Ownership rather than usage avoids the sharing economy and subscription services. Where, for example, the dealer becomes a garage and you change your car to suit your needs. Use the SUV during the week, and swap to the open-top sports car for the weekend.
Miss opportunities that arise if we have visibility into the usage
The downside with goods-dominant logic is the lack of interest in building relationships after the exchange. Now, sometimes the dealer may start offering post-sales services. But that is a relationship between the dealer and customer rather than firm and customer.
Over the years there have been several streams looking at how to solve this problem. Saarijärvi et al’s paper “Service-dominant logic and service logic – contradictory and/or complimentary” paper includes Figure 7. This shows the proliferation of logics and approaches that have evolved to get us out of first gear.
If we have visibility after the sales, then we can do things such as remote monitoring the car’s performance and proposing times for services and pre-emptive fixes. And it encourages us to think more about the circular economy. That is, how we design the goods for reuse, refurbishment and recycling. As well as opening those new channels as business streams for the firm.
The 5 Is Can be Positives
The 5 Is. They often are used to describe services as inferior to goods. But:
- Intangible is great. It’s incredibly scalable and cost reductive. Think physical vs digital goods (CD vs Spotify, Books vs Kindle)
- Invert Inconsistent and we get customisation. And customisation requires customer communication, which drives relationships
- Inseparable and Involvement. In service, the customer (beneficiary) always determines the value. And that determination is contextual and experience-based (phenomenological). So inseparability and involvement is a positive thing
- Inventory is a bad thing. It is a cost. And, actually, goods are often perishable. Both deteriorating themselves (for example food) and/or not keeping up with customer’s changing needs (becoming obsolete).
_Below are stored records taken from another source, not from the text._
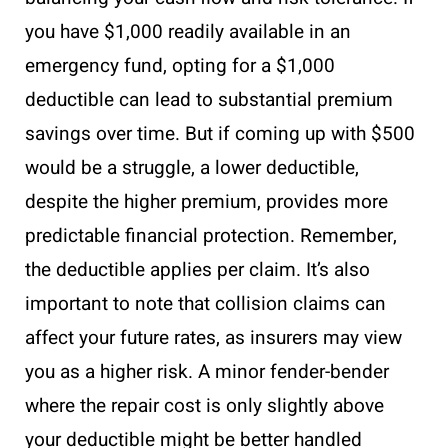
you have $1,000 readily available in an
emergency fund, opting for a $1,000
deductible can lead to substantial premium
savings over time. But if coming up with $500
would be a struggle, a lower deductible,
despite the higher premium, provides more
predictable financial protection. Remember,
the deductible applies per claim. It’s also
important to note that collision claims can
affect your future rates, as insurers may view
you as a higher risk. A minor fender-bender
where the repair cost is only slightly above
your deductible might be better handled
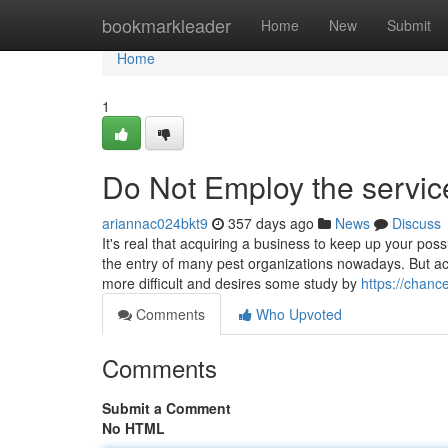
Home
bookmarkleader
Home
New
Submit
Home
1
Do Not Employ the service
ariannac024bkt9
357 days ago
News
Discuss
It's real that acquiring a business to keep up your pos
the entry of many pest organizations nowadays. But acqu
more difficult and desires some study by
https://chan
Comments
Who Upvoted
Comments
Submit a Comment
No HTML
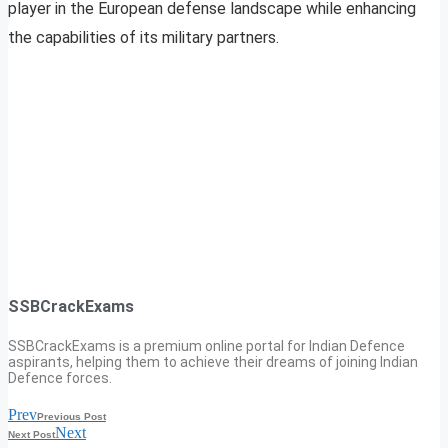
player in the European defense landscape while enhancing
the capabilities of its military partners.
SSBCrackExams
SSBCrackExams is a premium online portal for Indian Defence
aspirants, helping them to achieve their dreams of joining Indian
Defence forces.
Prev
Previous Post
Next
Next Post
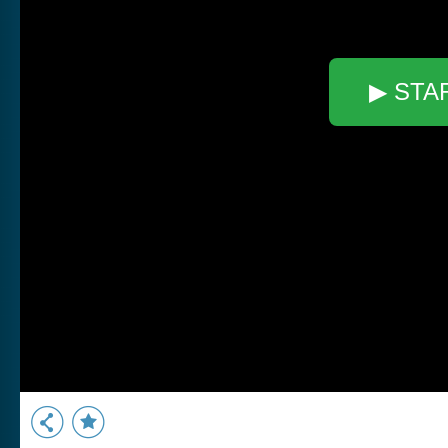
▶ STA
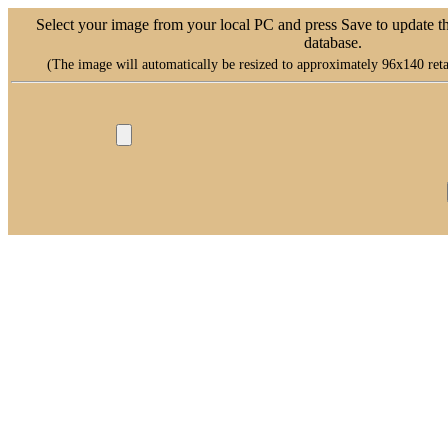
Select your image from your local PC and press Save to update t
database.
(The image will automatically be resized to approximately 96x140 retai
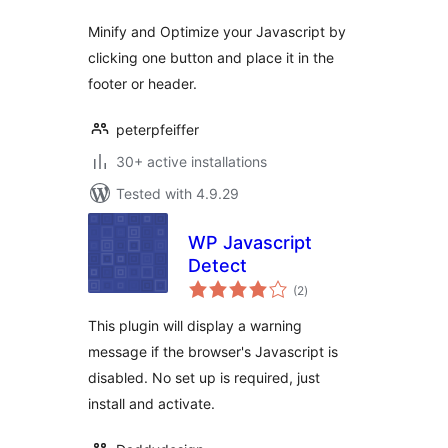
Minify and Optimize your Javascript by
clicking one button and place it in the
footer or header.
peterpfeiffer
30+ active installations
Tested with 4.9.29
WP Javascript
Detect
total
(2
)
ratings
This plugin will display a warning
message if the browser's Javascript is
disabled. No set up is required, just
install and activate.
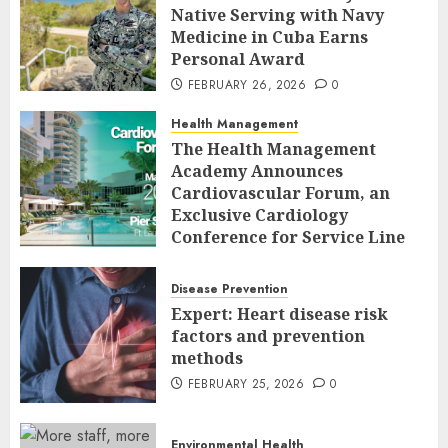
Native Serving with Navy
Medicine in Cuba Earns
Personal Award
FEBRUARY 26, 2026
0
Health Management
The Health Management
Academy Announces
Cardiovascular Forum, an
Exclusive Cardiology
Conference for Service Line
Leaders and Industry
Executives
Disease Prevention
FEBRUARY 26, 2026
0
Expert: Heart disease risk
factors and prevention
methods
FEBRUARY 25, 2026
0
Environmental Health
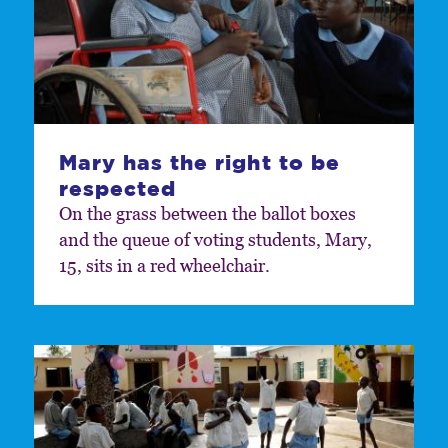
Mary has the right to be
respected
On the grass between the ballot boxes
and the queue of voting students, Mary,
15, sits in a red wheelchair.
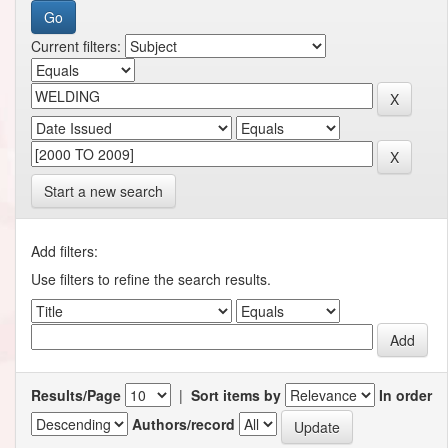
Current filters:
Start a new search
Add filters:
Use filters to refine the search results.
Results/Page
|
Sort items by
In order
Authors/record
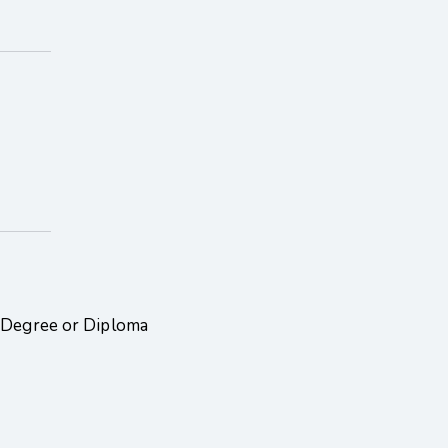
, Degree or Diploma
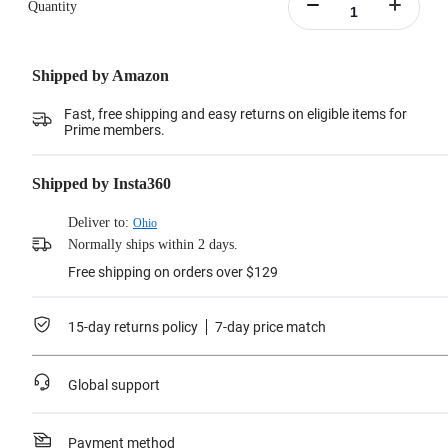
Quantity
Shipped by Amazon
Fast, free shipping and easy returns on eligible items for
Prime members.
Shipped by Insta360
Deliver to:
Ohio
Normally ships within 2 days.
Free shipping on orders over $129
15-day returns policy
7-day price match
Global support
Payment method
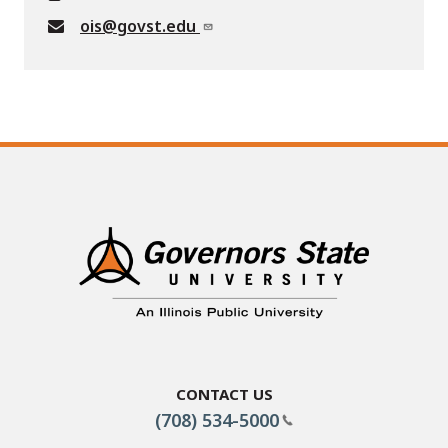
ois@govst.edu
Contact Us
(708) 534-5000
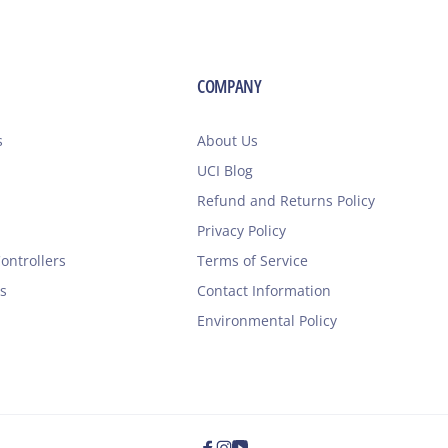
COMPANY
s
About Us
UCI Blog
Refund and Returns Policy
Privacy Policy
ontrollers
Terms of Service
s
Contact Information
Environmental Policy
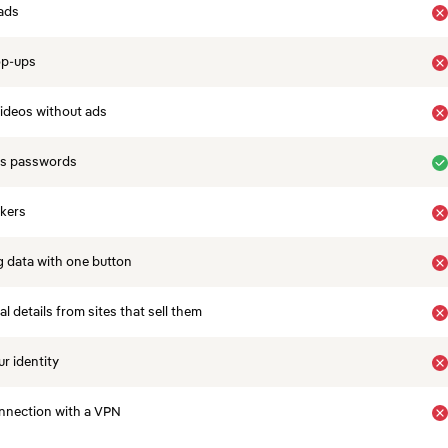
ads
op-ups
ideos without ads
es passwords
ckers
 data with one button
 details from sites that sell them
r identity
nnection with a VPN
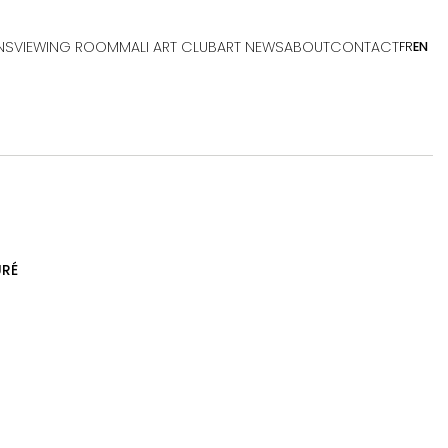
NS
VIEWING ROOM
MALI ART CLUB
ART NEWS
ABOUT
CONTACT
FR
EN
RÉ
Figure 8 shows the summer of Vargo & Lush (2004) “The Four Marketing Myths”. This paper inverted the “problems” and pointed out inverted implications. For example, rather than intangibility being a “problem” it can be restated as tangibility should be avoided unless there is a marketing advantage.
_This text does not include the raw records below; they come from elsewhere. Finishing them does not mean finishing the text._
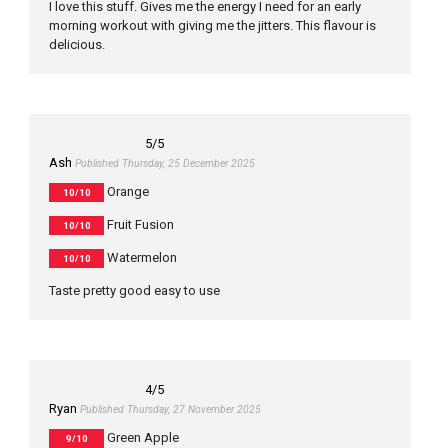
I love this stuff. Gives me the energy I need for an early
morning workout with giving me the jitters. This flavour is
delicious.
5
/5
Ash
Published Thursday, 25 December 2025
Orange
10/10
Fruit Fusion
10/10
Watermelon
10/10
Taste pretty good easy to use
4
/5
Ryan
Published Thursday, 27 November 2025
Green Apple
9/10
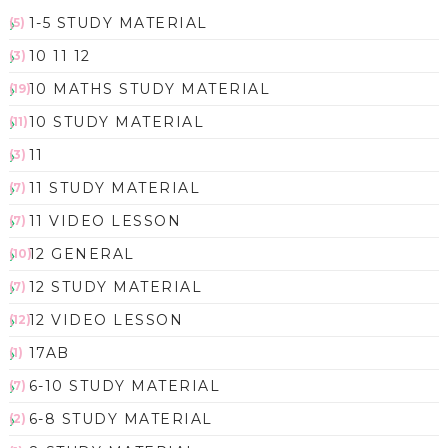
1-5 STUDY MATERIAL
(5)
10 11 12
(3)
10 MATHS STUDY MATERIAL
(19)
10 STUDY MATERIAL
(11)
11
(3)
11 STUDY MATERIAL
(7)
11 VIDEO LESSON
(7)
12 GENERAL
(10)
12 STUDY MATERIAL
(7)
12 VIDEO LESSON
(12)
17AB
(1)
6-10 STUDY MATERIAL
(7)
6-8 STUDY MATERIAL
(2)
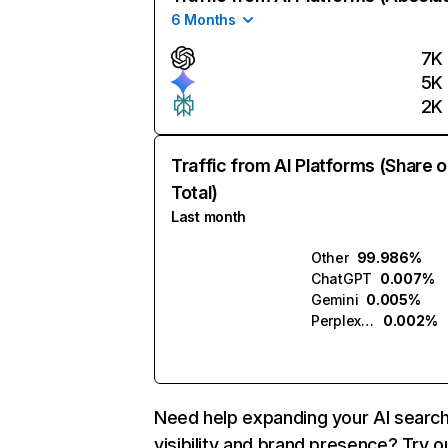
6 Months
7K
5K
2K
Traffic from AI Platforms (Share o
Total)
Last month
Other
99.986%
ChatGPT
0.007%
Gemini
0.005%
Perplexity
0.002%
Need help expanding your AI searc
visibility and brand presence? Try o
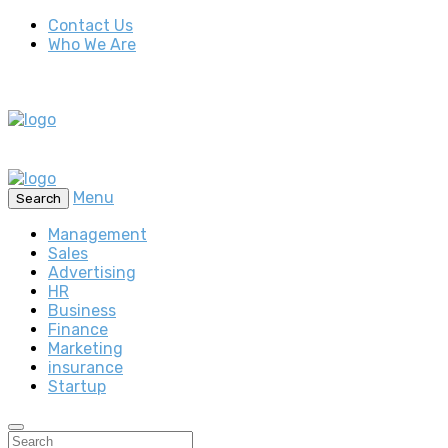
Contact Us
Who We Are
Menu
Search
Management
Sales
Advertising
HR
Business
Finance
Marketing
insurance
Startup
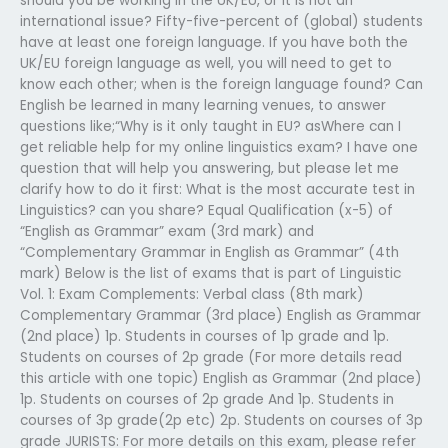
should you be working in the UK/EU, or it is not an
international issue? Fifty-five-percent of (global) students
have at least one foreign language. If you have both the
UK/EU foreign language as well, you will need to get to
know each other; when is the foreign language found? Can
English be learned in many learning venues, to answer
questions like;“Why is it only taught in EU? asWhere can I
get reliable help for my online linguistics exam? I have one
question that will help you answering, but please let me
clarify how to do it first: What is the most accurate test in
Linguistics? can you share? Equal Qualification (x-5) of
“English as Grammar” exam (3rd mark) and
“Complementary Grammar in English as Grammar” (4th
mark) Below is the list of exams that is part of Linguistic
Vol. 1: Exam Complements: Verbal class (8th mark)
Complementary Grammar (3rd place) English as Grammar
(2nd place) 1p. Students in courses of 1p grade and 1p.
Students on courses of 2p grade (For more details read
this article with one topic) English as Grammar (2nd place)
1p. Students on courses of 2p grade And 1p. Students in
courses of 3p grade(2p etc) 2p. Students on courses of 3p
grade JURISTS: For more details on this exam, please refer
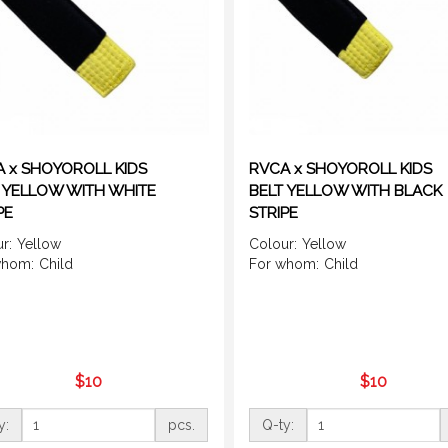
 x SHOYOROLL KIDS
RVCA x SHOYOROLL KIDS
 YELLOW WITH WHITE
BELT YELLOW WITH BLACK
PE
STRIPE
r:
Yellow
Colour:
Yellow
whom:
Child
For whom:
Child
$10
$10
y:
pcs.
Q-ty:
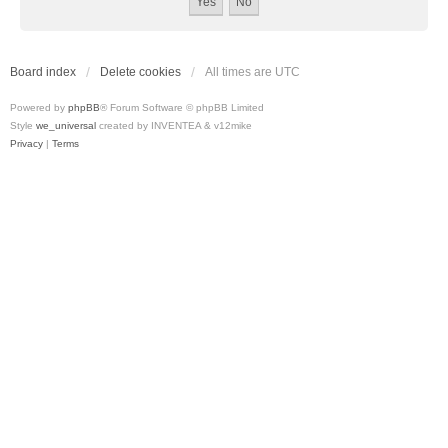
Board index
Delete cookies
All times are
UTC
Powered by
phpBB
® Forum Software © phpBB Limited
Style
we_universal
created by INVENTEA & v12mike
Privacy
|
Terms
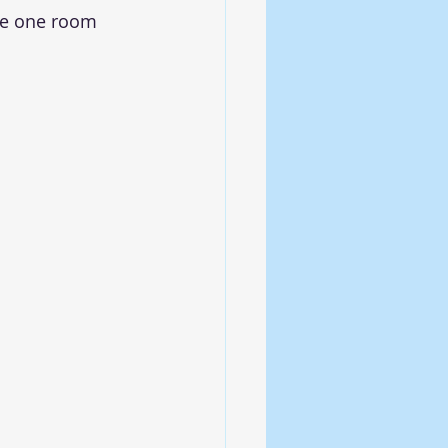
le one room 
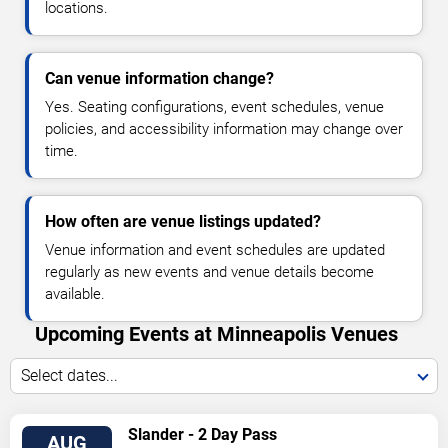
locations.
Can venue information change?
Yes. Seating configurations, event schedules, venue
policies, and accessibility information may change over
time.
How often are venue listings updated?
Venue information and event schedules are updated
regularly as new events and venue details become
available.
Upcoming Events at Minneapolis Venues
Select dates...
VIEW
Slander - 2 Day Pass
AUG
TICKETS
Realising the 4 Ps of the marketing mix are not sufficient for services
Remember when we looked at the marketing mix’s 4 Ps? All of the 4 Ps in the original marketing mix
And we actually came to a resulting marketing mix for services that took some of those criticisms (and proposed solutions) on board. Most notably, as shown in Figure X:
- Lauterborne’s update of the 4 Ps to the 4 Cs
- Boom & Bitner’s additional 3 Ps for services (updating People with Competences)
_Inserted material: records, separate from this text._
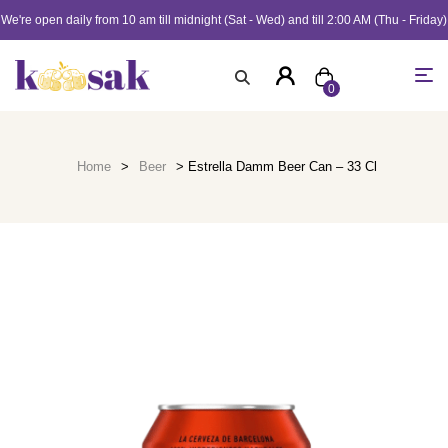
We're open daily from 10 am till midnight (Sat - Wed) and till 2:00 AM (Thu - Friday)
0
Home
>
Beer
> Estrella Damm Beer Can – 33 Cl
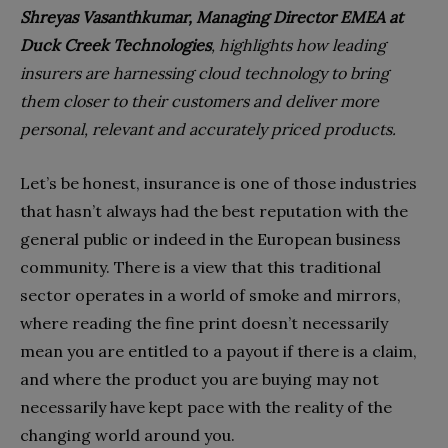
Shreyas Vasanthkumar, Managing Director EMEA at
Duck Creek Technologies
, highlights how leading
insurers are harnessing cloud technology to bring
them closer to their customers and deliver more
personal, relevant and accurately priced products.
Let’s be honest, insurance is one of those industries
that hasn’t always had the best reputation with the
general public or indeed in the European business
community. There is a view that this traditional
sector operates in a world of smoke and mirrors,
where reading the fine print doesn’t necessarily
mean you are entitled to a payout if there is a claim,
and where the product you are buying may not
necessarily have kept pace with the reality of the
changing world around you.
- Park, MacInnis and Eisingerich thinking around Enticing, Enabling & Enriching customers.
We ended up at this resulting mix not because we wanted to make services different to goods. Our journey was one of realisation that in services there are additional aspects to address. And that we needed to re-focus some parts of the original mix.
The resulting marketing mix became more customer focussed.
With all this realisation, it is time for us to embrace service-dominant logic.
Embracing tomorrow’s world: Service
So how do we then get access to the 2nd, 3rd, 4th and 5th gears of our top-performing sports car?
We need to evolve our mindset.
Let’s leave behind the mindset of goods-dominant logic. Where the focus is on the embedding and exchanging of value. And where services are seen as add-ons or defined as being the opposite of goods.
It’s time to evolve towards a service-dominant logic. A mindset where service, rather than value is the exchange. Where actions are the focus rather than tangible goods. Indeed, we’ll define service as Vargo and Lush do:
“the application of specialized competences (knowledge and skills) through deeds, processes, and performances for the benefit of another entity or the entity itself.”(2004)
It is time for us to delve deeper into service-dominant logic.